De ahí su intención de hallar algo bueno en los supuestos canallas, o los calificados como canallas bajo el prisma de la conciencia y sus prejuicios. Garner se propone darle la vuelta al aforismo de Sartre, ese que dictaba que el infierno son los otros. Lo complejo es desenvolverse en un territorio, el de la escritura, que no ayuda a ser extrovertido. Los escritores, como dijo Joan Didion, son nerviosos organizadores solitarios: “Cuando los meten en un grupo con tres desconocidos al azar y lo llaman mesa redonda, después les dan un tema y les piden que lo debatan en público, les sale una suerte de extraña coraza térmica o cortina de humo”. De hecho, considera que cuando uno supera la crisis de la mediana edad, si acude a la literatura es en busca de sabiduría, entendiendo por sabiduría lo que se encuentra en el Antiguo Testamento: una conversación sin amargura.

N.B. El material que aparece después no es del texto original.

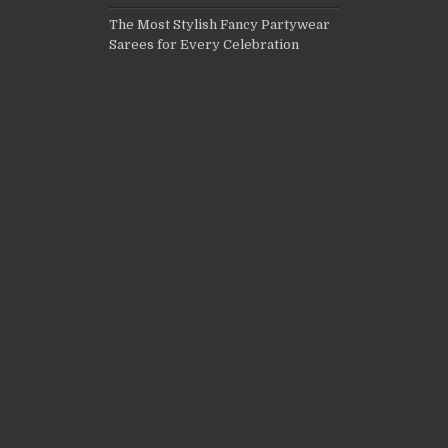
The Most Stylish Fancy Partywear
Sarees for Every Celebration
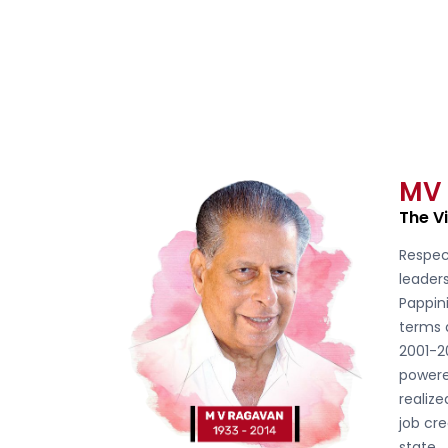
MV
The V
Respec
leader
Pappini
terms 
2001-2
powere
realiz
job cre
state.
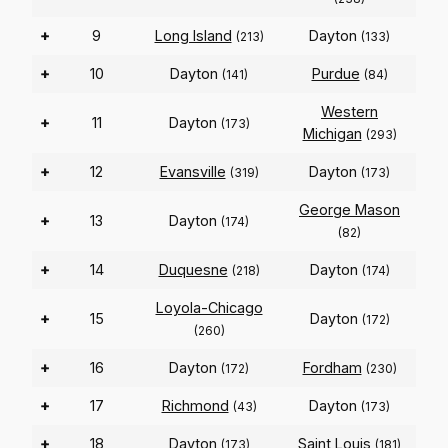
+
9
Long Island
Dayton
(213)
(133)
+
10
Dayton
Purdue
(141)
(84)
Western
+
11
Dayton
(173)
Michigan
(293)
+
12
Evansville
Dayton
(319)
(173)
George Mason
+
13
Dayton
(174)
(82)
+
14
Duquesne
Dayton
(218)
(174)
Loyola-Chicago
+
15
Dayton
(172)
(260)
+
16
Dayton
Fordham
(172)
(230)
+
17
Richmond
Dayton
(43)
(173)
+
18
Dayton
Saint Louis
(173)
(181)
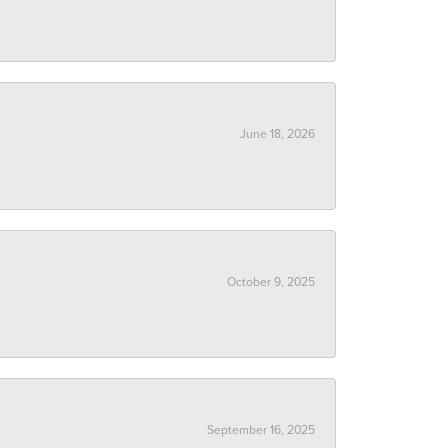
June 18, 2026
October 9, 2025
September 16, 2025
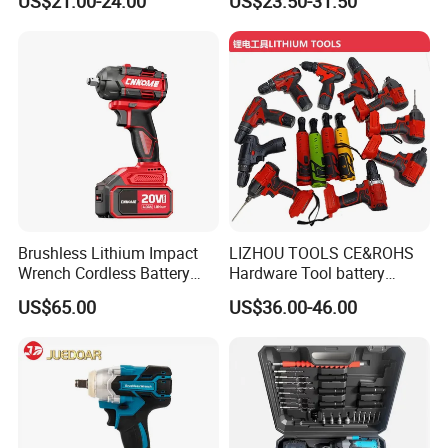
US$21.00-24.00
US$23.50-31.50
Brushless Lithium Impact
LIZHOU TOOLS CE&ROHS
Wrench Cordless Battery
Hardware Tool battery
Heavy Duty Tool 20V-
ratchet electric drill tools
US$65.00
US$36.00-46.00
Ciw500
lithium tool Li-ion battery
cordless impact wrench
power tools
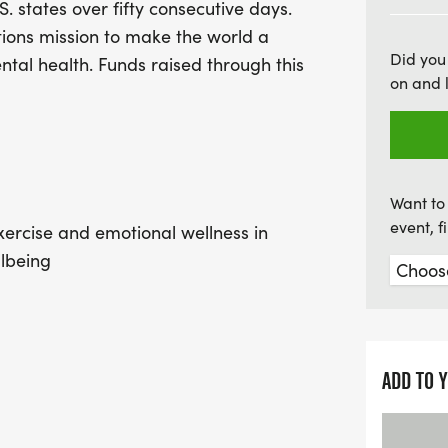
S. states over fifty consecutive days.
participate together, and
tions mission to make the world a
making it a perfect outin
Did you
ental health. Funds raised through this
must register, so gather 
on and 
uplifting event dedicated 
together to promote emot
our communities!
Want to 
event, 
ercise and emotional wellness in
llbeing
as veterans, minorities and those
ADD TO 
h a priority in YOUR community! We
nd to make that easy, kids 12 and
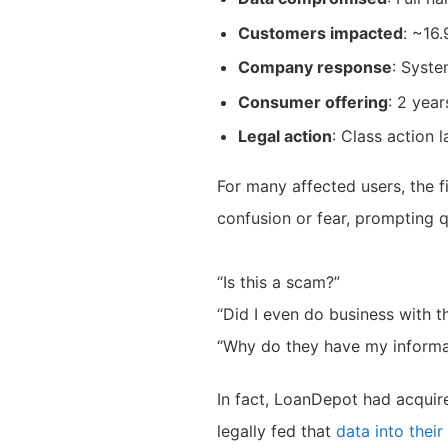
Customers impacted
: ~16.
Company response
: Syste
Consumer offering
: 2 year
Legal action
: Class action 
For many affected users, the f
confusion or fear, prompting q
“Is this a scam?”
“Did I even do business with 
“Why do they have my informa
In fact, LoanDepot had acqui
legally fed that
data into thei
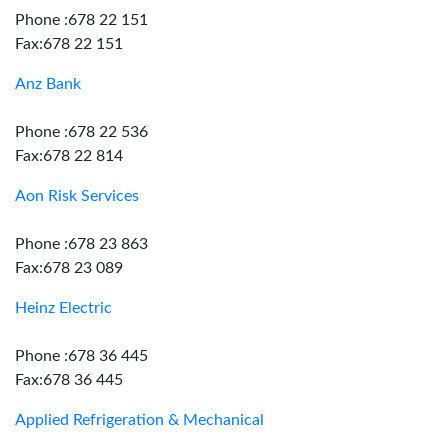
Phone :678 22 151
Fax:678 22 151
Anz Bank
Phone :678 22 536
Fax:678 22 814
Aon Risk Services
Phone :678 23 863
Fax:678 23 089
Heinz Electric
Phone :678 36 445
Fax:678 36 445
Applied Refrigeration & Mechanical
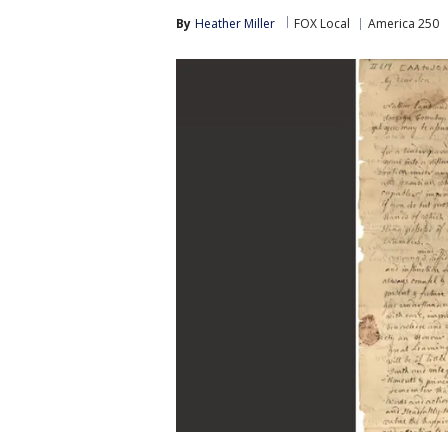
By
Heather Miller
FOX Local
America 250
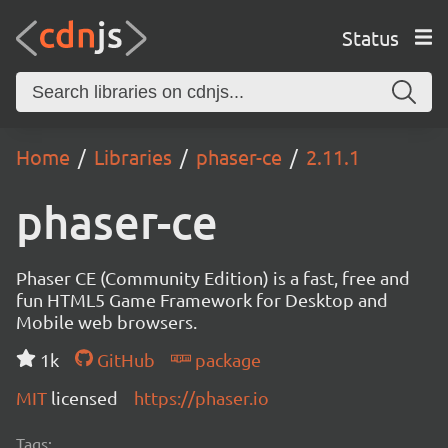
Status
Home
Libraries
phaser-ce
2.11.1
phaser-ce
Phaser CE (Community Edition) is a fast, free and
fun HTML5 Game Framework for Desktop and
Mobile web browsers.
1k
GitHub
package
MIT
licensed
https://phaser.io
Tags:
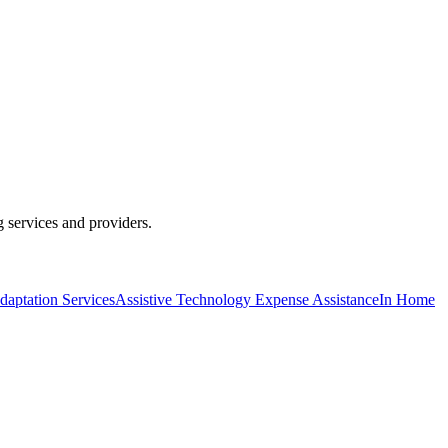
g services and providers.
daptation Services
Assistive Technology Expense Assistance
In Home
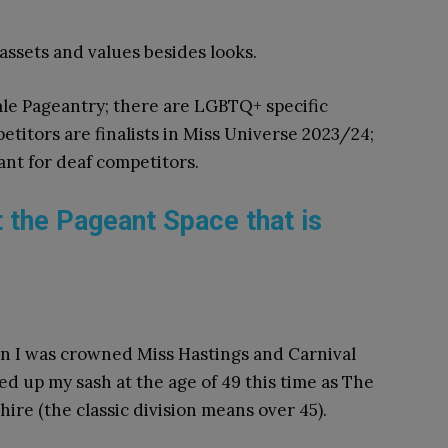
 assets and values besides looks.
ale Pageantry; there are LGBTQ+ specific
itors are finalists in Miss Universe 2023/24;
ant for deaf competitors.
t the Pageant Space that is
hen I was crowned Miss Hastings and Carnival
d up my sash at the age of 49 this time as The
ire (the classic division means over 45).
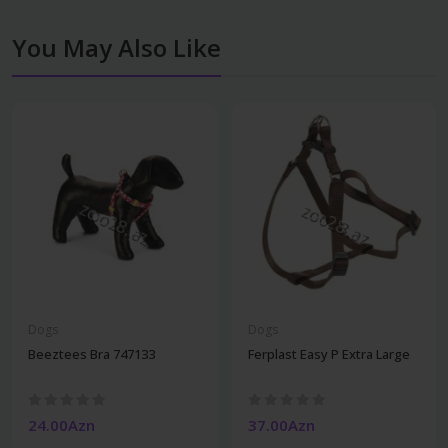
You May Also Like
Dogs
Dogs
Beeztees Bra 747133
Ferplast Easy P Extra Large
24.00Azn
37.00Azn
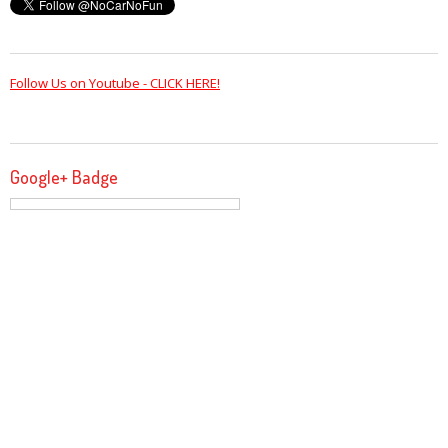
Follow Us on Youtube - CLICK HERE!
Google+ Badge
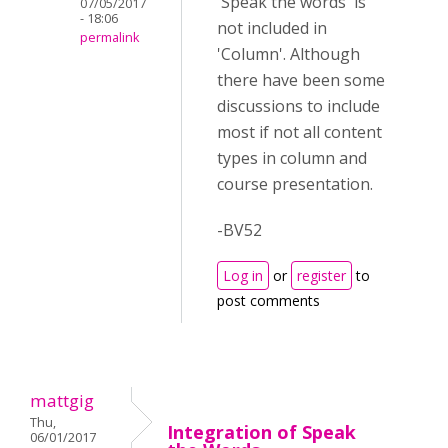
'Speak the words' is
07/05/2017
- 18:06
not included in
permalink
'Column'. Although
there have been some
discussions to include
most if not all content
types in column and
course presentation.
-BV52
Log in
or
register
to
post comments
mattgig
Thu,
Integration of Speak
06/01/2017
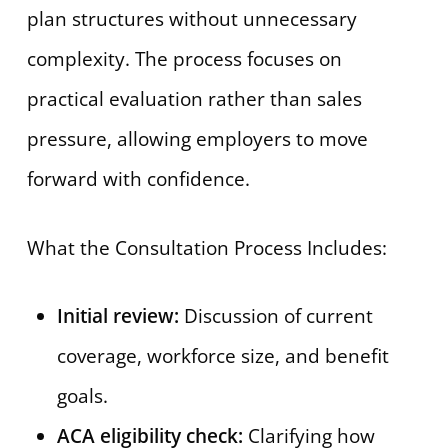
plan structures without unnecessary
complexity. The process focuses on
practical evaluation rather than sales
pressure, allowing employers to move
forward with confidence.
What the Consultation Process Includes:
Initial review:
Discussion of current
coverage, workforce size, and benefit
goals.
ACA eligibility check:
Clarifying how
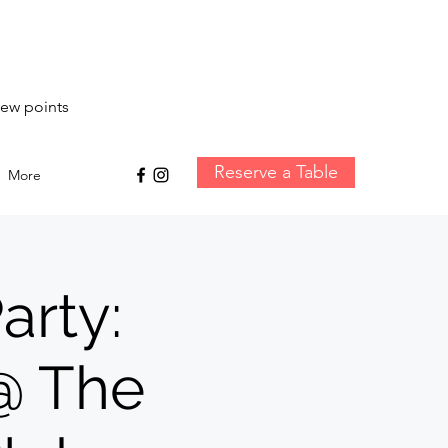
iew points
Reserve a Table
More
arty:
 @ The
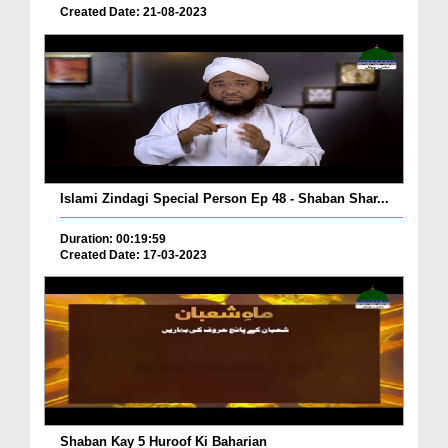
Created Date: 21-08-2023
Islami Zindagi Special Person Ep 48 - Shaban Shar...
Duration: 00:19:59
Created Date: 17-03-2023
Shaban Kay 5 Huroof Ki Baharian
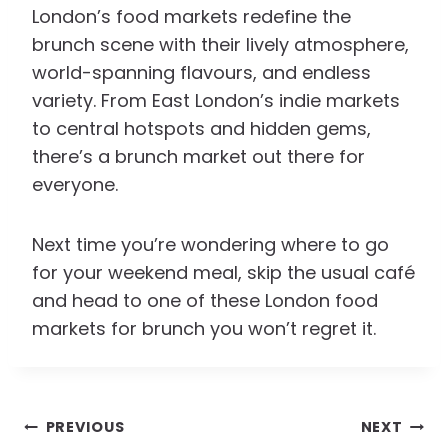
London’s food markets redefine the
brunch scene with their lively atmosphere,
world-spanning flavours, and endless
variety. From East London’s indie markets
to central hotspots and hidden gems,
there’s a brunch market out there for
everyone.
Next time you’re wondering where to go
for your weekend meal, skip the usual café
and head to one of these London food
markets for brunch you won’t regret it.
Post
PREVIOUS
NEXT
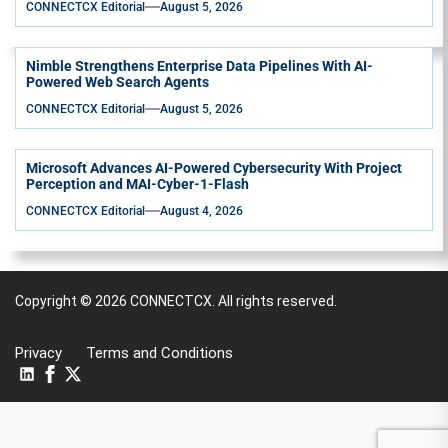
CONNECTCX Editorial
August 5, 2026
Nimble Strengthens Enterprise Data Pipelines With AI-
Powered Web Search Agents
CONNECTCX Editorial
August 5, 2026
Microsoft Advances AI-Powered Cybersecurity With Project
Perception and MAI-Cyber-1-Flash
CONNECTCX Editorial
August 4, 2026
Copyright © 2026
CONNECTCX.
All rights reserved.
Privacy
Terms and Conditions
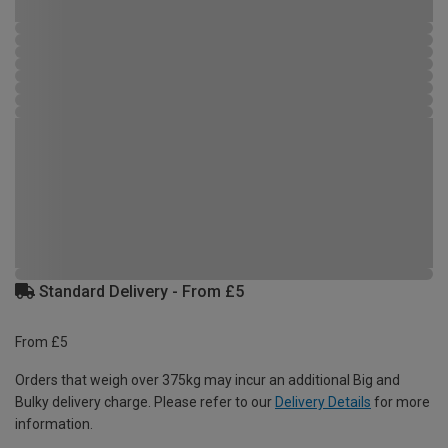
Standard Delivery - From £5
From £5
Orders that weigh over 375kg may incur an additional Big and
Bulky delivery charge. Please refer to our
Delivery Details
for more
information.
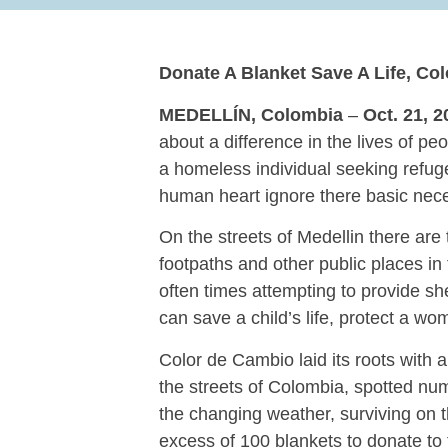
Donate A Blanket Save A Life, Co
MEDELLÍN, Colombia
–
Oct. 21, 2
about a difference in the lives of p
a homeless individual seeking refuge
human heart ignore there basic nec
On the streets of Medellin there ar
footpaths and other public places in 
often times attempting to provide sh
can save a child’s life, protect a wo
Color de Cambio laid its roots with a
the streets of Colombia, spotted num
the changing weather, surviving on t
excess of 100 blankets to donate to t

De esta manera, en constante transformación, reconociendo las etapas de la vida y del amor, si es que se tratara de etapas distintas, su vida laboral a lo que más se asemeja es a un ejercicio de surf, a “una serie de deslizamientos laterales, de adaptaciones más que ambiciones”. Aunque ya se sabe que uno puede ser un gran lector de la vida de los demás, pero le resulta complicado atinar en la propia. Y cuando lo logra, los resultados pueden ser casi una guerra entre las distintas células de su cuerpo. Cuando lo logra reconoce lo peor de sí mismo y de quienes supuestamente le deberían haber querido. Ese es el fracaso de las psicoterapias, que ella ha practicado despacio, a base de proyecciones sobre las personas de las que ha escrito. Garner se saca a sí misma para que le dé el aire en cada proyecto. Y a los setenta y pico años ya no caben las maldiciones ni las deudas pendientes. Su vida, al menos la literaria, o su viaje a Ítaca, está terminando con sosiego, la única forma de sabiduría palpable.